Make Konqueror show an icon "IDN" in the status bar when the ACE (ASCII Compatible Encoding) form doesn't match the Unicode form, and show *both* forms in the Location bar.

When you browse to the problematic site, you would see:
http://www.pаypal.com/  (www.xn--pypal-4ve.com)

This would also happen:
http://www.オンライン.or.jp (www.xn--eckl3qmbc.or.jp)

It wouldn't solve the problem of someone sending email to IDN'ed domains, unless KMail did something similar.
Comment 21 George Staikos 2005-02-19 17:25:46 UTC
On Saturday 19 February 2005 10:10, Thiago Macieira wrote:
> Ok, new idea: don't disable the code in any way.
> Make Konqueror show an icon "IDN" in the status bar when the ACE (ASCII
> Compatible Encoding) form doesn't match the Unicode form, and show *both*
> forms in the Location bar.
> When you browse to the problematic site, you would see:
> http://www.pаypal.com/  (www.xn--pypal-4ve.com)
> This would also happen:
> http://www.オンライン.or.jp (www.xn--eckl3qmbc.or.jp)
> It wouldn't solve the problem of someone sending email to IDN'ed domains,
> unless KMail did something similar.

    Right, every application would need this, including ones we didn't 

Comment 22 Thiago Macieira 2005-02-19 17:33:55 UTC
Mozilla people have taken this approach:

https://bugzilla.mozilla.org/show_bug.cgi?id=282270 - short-term solution, for the next releases, until the bug is properly fixed. This would equate to my idea of disabling ToUnicode or IDNA completely.

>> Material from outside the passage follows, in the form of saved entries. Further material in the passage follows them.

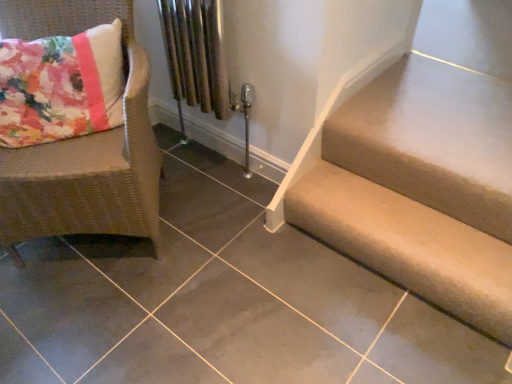 Describe the element at coordinates (83, 146) in the screenshot. I see `woven rattan chair at left` at that location.

Where is `woven rattan chair at left`? woven rattan chair at left is located at coordinates (83, 146).

Measure the distance between point (132,231) and camera.

A distance of 4.63 feet exists between point (132,231) and camera.

The image size is (512, 384). I want to click on beige fabric stairs at lower right, so tap(421, 188).

Describe the element at coordinates (421, 188) in the screenshot. The image size is (512, 384). I see `beige fabric stairs at lower right` at that location.

Find the location of a particular element. Image resolution: width=512 pixels, height=384 pixels. woven rattan chair at left is located at coordinates (83, 146).

Is woven rattan chair at left to the right of beige fabric stairs at lower right from the viewer's perspective?

In fact, woven rattan chair at left is to the left of beige fabric stairs at lower right.

Is woven rattan chair at left positioned in front of beige fabric stairs at lower right?

Yes, it is.

Which is nearer, [135,182] or [502,169]?

Point [135,182].

From the image's perspective, which one is positioned higher, woven rattan chair at left or beige fabric stairs at lower right?

From the image's view, woven rattan chair at left is above.

From a real-world perspective, is woven rattan chair at left on top of beige fabric stairs at lower right?

Yes, from a real-world perspective, woven rattan chair at left is on top of beige fabric stairs at lower right.

Between woven rattan chair at left and beige fabric stairs at lower right, which one has smaller width?

With smaller width is beige fabric stairs at lower right.

Who is shorter, woven rattan chair at left or beige fabric stairs at lower right?

beige fabric stairs at lower right.

Between woven rattan chair at left and beige fabric stairs at lower right, which one has smaller size?

With smaller size is beige fabric stairs at lower right.

Would you say woven rattan chair at left is outside beige fabric stairs at lower right?

Absolutely, woven rattan chair at left is external to beige fabric stairs at lower right.

Is woven rattan chair at left next to beige fabric stairs at lower right?

No, woven rattan chair at left is not in contact with beige fabric stairs at lower right.

Is woven rattan chair at left oriented away from beige fabric stairs at lower right?

woven rattan chair at left is not turned away from beige fabric stairs at lower right.

How many degrees apart are the facing directions of woven rattan chair at left and beige fabric stairs at lower right?

They differ by 43.7 degrees in their facing directions.

How distant is woven rattan chair at left from beige fabric stairs at lower right?

32.22 inches.

The height and width of the screenshot is (384, 512). I want to click on chair above the beige fabric stairs at lower right (from a real-world perspective), so click(x=83, y=146).

Between beige fabric stairs at lower right and woven rattan chair at left, which one appears on the left side from the viewer's perspective?

Positioned to the left is woven rattan chair at left.

Considering their positions, is beige fabric stairs at lower right located in front of or behind woven rattan chair at left?

Visually, beige fabric stairs at lower right is located behind woven rattan chair at left.

Considering the positions of point (487, 167) and point (148, 163), is point (487, 167) closer or farther from the camera than point (148, 163)?

Point (487, 167) is positioned farther from the camera compared to point (148, 163).

From the image's perspective, which is below, beige fabric stairs at lower right or woven rattan chair at left?

beige fabric stairs at lower right is shown below in the image.

From a real-world perspective, who is located higher, beige fabric stairs at lower right or woven rattan chair at left?

woven rattan chair at left is physically above.

In the scene shown: Is beige fabric stairs at lower right thinner than woven rattan chair at left?

Yes.

Is beige fabric stairs at lower right shorter than woven rattan chair at left?

Yes, beige fabric stairs at lower right is shorter than woven rattan chair at left.

Who is bigger, beige fabric stairs at lower right or woven rattan chair at left?

woven rattan chair at left is bigger.

Is beige fabric stairs at lower right inside the boundaries of woven rattan chair at left, or outside?

beige fabric stairs at lower right exists outside the volume of woven rattan chair at left.

Is beige fabric stairs at lower right placed right next to woven rattan chair at left?

No, beige fabric stairs at lower right is not making contact with woven rattan chair at left.

Is beige fabric stairs at lower right facing towards woven rattan chair at left?

No, beige fabric stairs at lower right is not aimed at woven rattan chair at left.

Where is `stairs below the woven rattan chair at left (from the image's perspective)`? This screenshot has height=384, width=512. stairs below the woven rattan chair at left (from the image's perspective) is located at coordinates (421, 188).

At what (x,y) coordinates should I click in order to perform the action: click on stairs on the right of the woven rattan chair at left. Please return your answer as a coordinate pair (x, y). Looking at the image, I should click on (421, 188).

Find the location of a particular element. This screenshot has width=512, height=384. chair above the beige fabric stairs at lower right (from a real-world perspective) is located at coordinates (83, 146). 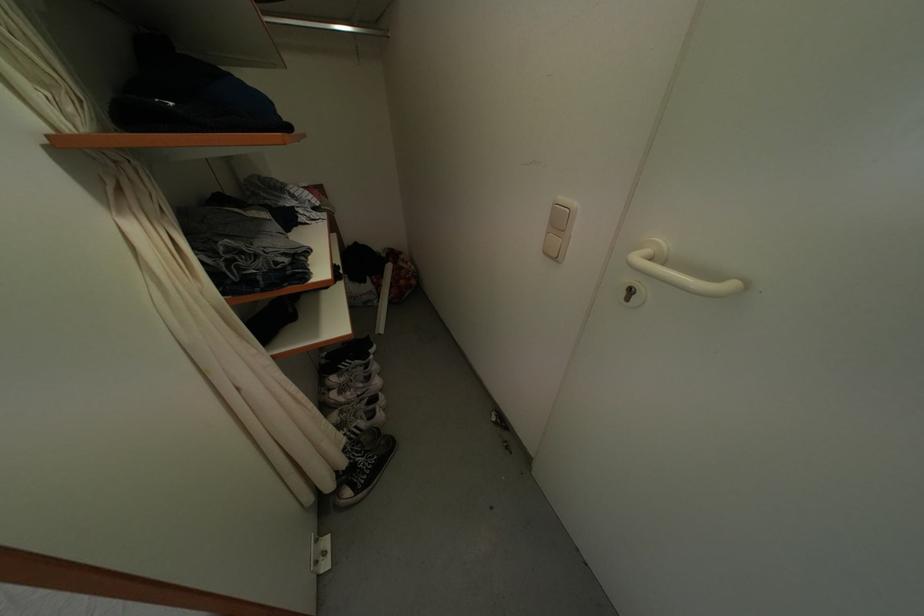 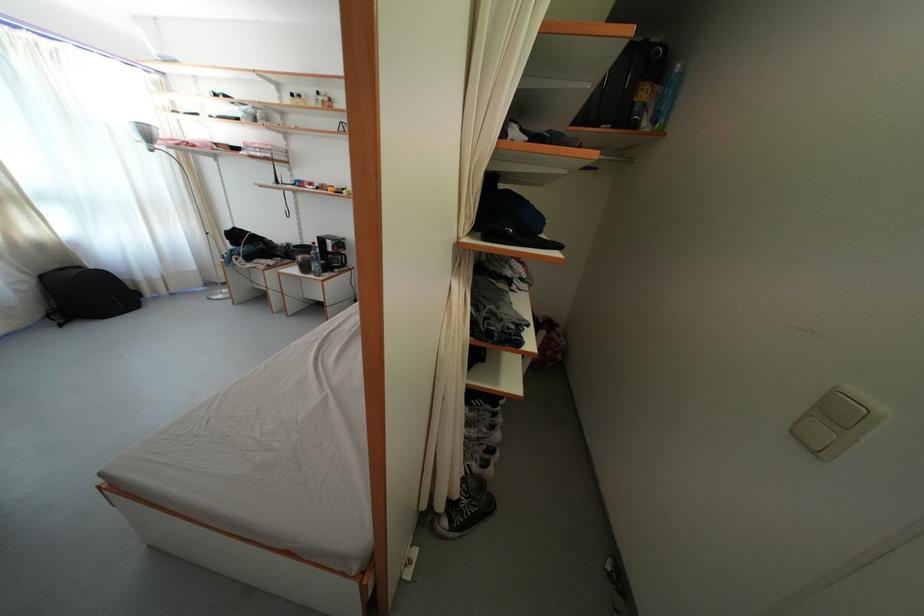 Question: The images are taken continuously from a first-person perspective. In which direction is your viewpoint rotating?

Choices:
 (A) Left
 (B) Right
 (C) Up
 (D) Down

Answer: (A) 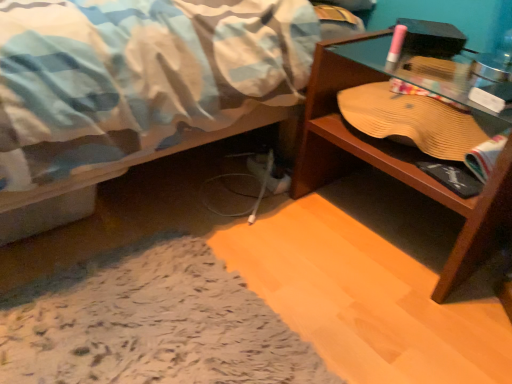 Question: From a real-world perspective, is transparent glass table at right under wooden desk at right?

Choices:
 (A) yes
 (B) no

Answer: (B)

Question: Is transparent glass table at right wider than wooden desk at right?

Choices:
 (A) no
 (B) yes

Answer: (A)

Question: Considering the relative sizes of transparent glass table at right and wooden desk at right in the image provided, is transparent glass table at right taller than wooden desk at right?

Choices:
 (A) no
 (B) yes

Answer: (A)

Question: Is transparent glass table at right positioned behind wooden desk at right?

Choices:
 (A) yes
 (B) no

Answer: (A)

Question: Is there a large distance between transparent glass table at right and wooden desk at right?

Choices:
 (A) yes
 (B) no

Answer: (B)

Question: Is transparent glass table at right to the right of wooden desk at right from the viewer's perspective?

Choices:
 (A) yes
 (B) no

Answer: (B)

Question: Considering the relative sizes of wooden desk at right and transparent glass table at right in the image provided, is wooden desk at right thinner than transparent glass table at right?

Choices:
 (A) yes
 (B) no

Answer: (B)

Question: Does wooden desk at right appear on the left side of transparent glass table at right?

Choices:
 (A) no
 (B) yes

Answer: (A)

Question: Can you confirm if wooden desk at right is smaller than transparent glass table at right?

Choices:
 (A) yes
 (B) no

Answer: (B)

Question: Could you tell me if wooden desk at right is turned towards transparent glass table at right?

Choices:
 (A) no
 (B) yes

Answer: (B)

Question: Is wooden desk at right not within transparent glass table at right?

Choices:
 (A) yes
 (B) no

Answer: (A)

Question: Considering the relative sizes of wooden desk at right and transparent glass table at right in the image provided, is wooden desk at right taller than transparent glass table at right?

Choices:
 (A) no
 (B) yes

Answer: (B)

Question: From the image's perspective, is wooden desk at right above or below transparent glass table at right?

Choices:
 (A) above
 (B) below

Answer: (B) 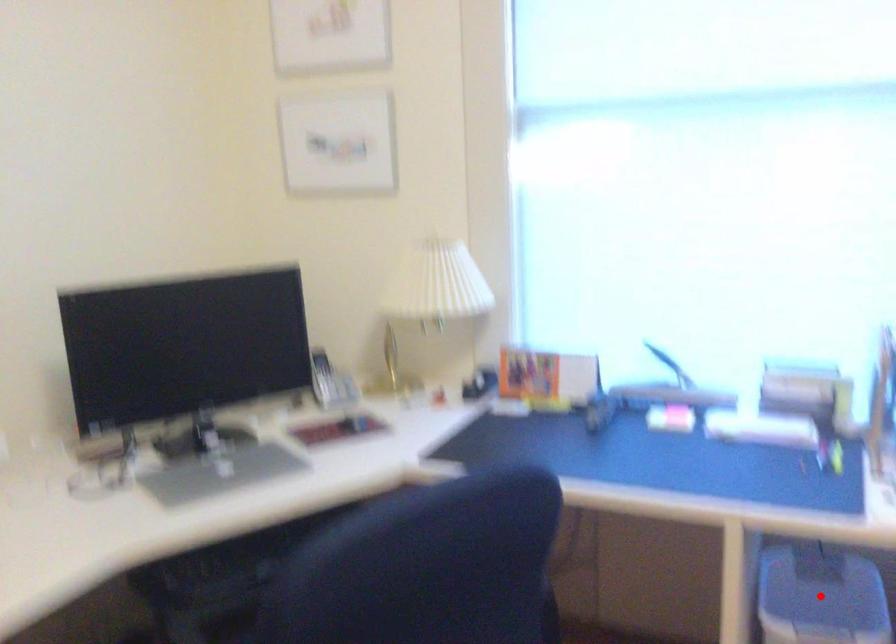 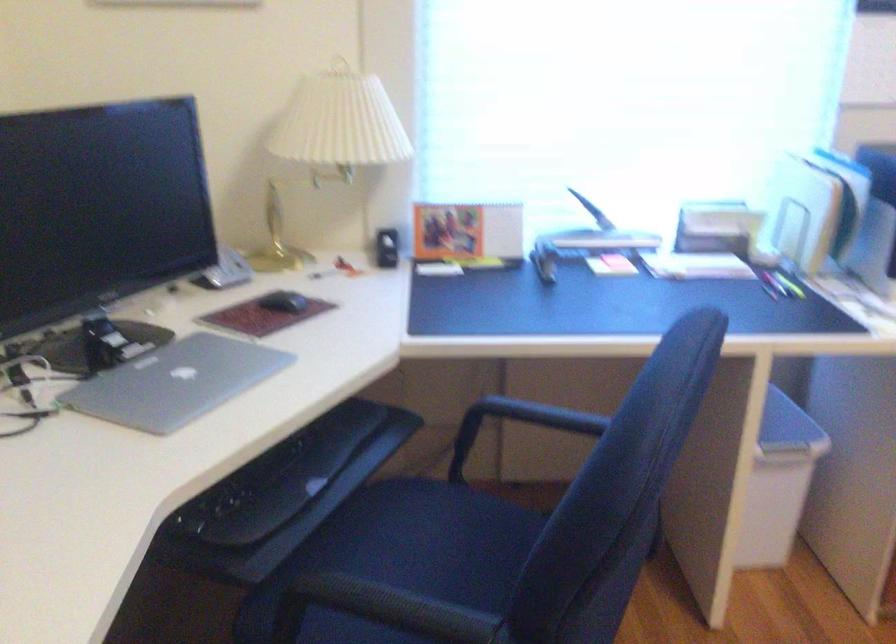 Question: I am providing you with two images of the same scene from different viewpoints. A red point is marked on the first image. At the location where the point appears in image 1, is it still visible in image 2?

Choices:
 (A) Yes
 (B) No

Answer: (B) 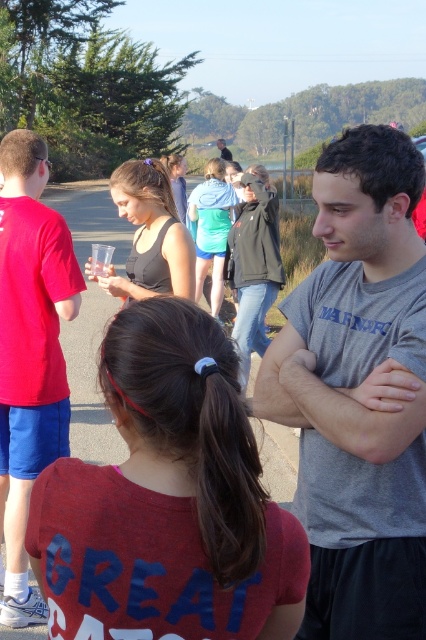 Question: Is matte red t-shirt at left closer to camera compared to matte black jacket at center?

Choices:
 (A) yes
 (B) no

Answer: (A)

Question: Can you confirm if matte red t-shirt at left is positioned below matte black jacket at center?

Choices:
 (A) no
 (B) yes

Answer: (B)

Question: Does gray cotton t-shirt at center appear on the left side of matte black jacket at center?

Choices:
 (A) no
 (B) yes

Answer: (B)

Question: Which of the following is the closest to the observer?

Choices:
 (A) matte black jacket at center
 (B) matte red t-shirt at left
 (C) gray cotton t-shirt at center

Answer: (C)

Question: Which point is farther to the camera?

Choices:
 (A) (313, 460)
 (B) (218, 148)
 (C) (66, 284)

Answer: (B)

Question: Which point is farther from the camera taking this photo?

Choices:
 (A) (400, 324)
 (B) (8, 568)

Answer: (B)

https://bugzilla.mozilla.org/show_bug.cgi?id=279099 - long-term solution: find a way to detect phishing and scams.

The 279099 bug has this on comment 135: "Most domain registrars have been correctly implementing the guidelines foravoiding IDN-related spoofing problems. [...] Unfortunately, there are a few rather large exceptions to this - .com being one. So, the suggestion is to have a blacklist of those TLDs, and display the IDN in raw punycode form throughout the UI until such time as the registrars get their act together."

(punycode = the encoding used by ToASCII in order to produce the ACE form)

So, in essence, we would:
1) keep IDNA enabled
2) disable ToUnicode for domains with length(TLD) > 2, plus exceptions like .cc or .nu

They are also working on other approaches.
Comment 23 Peter Thomassen 2005-02-22 20:42:51 UTC
I think the solution from #19 is the best one. We could just convert IDNs to their ASCII representation and show this. When browsing opening such a site, a warning could show up indicating that a IDN conversion has taken place -- this will make the average user look into the address bar, and if there's xn--pypal-4ve.com instead of paypal.com, he will run away :-)

Additionally, there should be a option to disable the conversion (for standards compliance) and/or the warning that should not be accessible directly from the warning window to prevent people from doing things without thinking (so put this into Options | Web behaviour. Is this right? In German "Web-Verhalten").

This doesn't necessitate changes in other programs because clicking on a prepared link in KMail etc. shows up Konqueror's warning.
Comment 24 Thiago Macieira 2005-02-23 01:59:12 UTC
As a short-term solution, I agree with you: that's the easiest solution.

But other programs need similar support: writing an email to webmaster@paypal.com or webmaster@pаypal.com (second one contains Cyrillic A) should be distinguishable in KMail as well.
Comment 25 Daniel Teske 2005-02-23 14:44:46 UTC
*** Bug 100081 has been marked as a duplicate of this bug. ***
Comment 26 Peter Thomassen 2005-02-23 20:30:14 UTC
I also consider this idea a long-term solution since I can't see a way to solve this in all cases. Perhaps we could provide a library to check e-mail addresses and URIs, throwing a warning if necessary and desired (--> kdeadmin), but implementing this would be the third party developers' choice.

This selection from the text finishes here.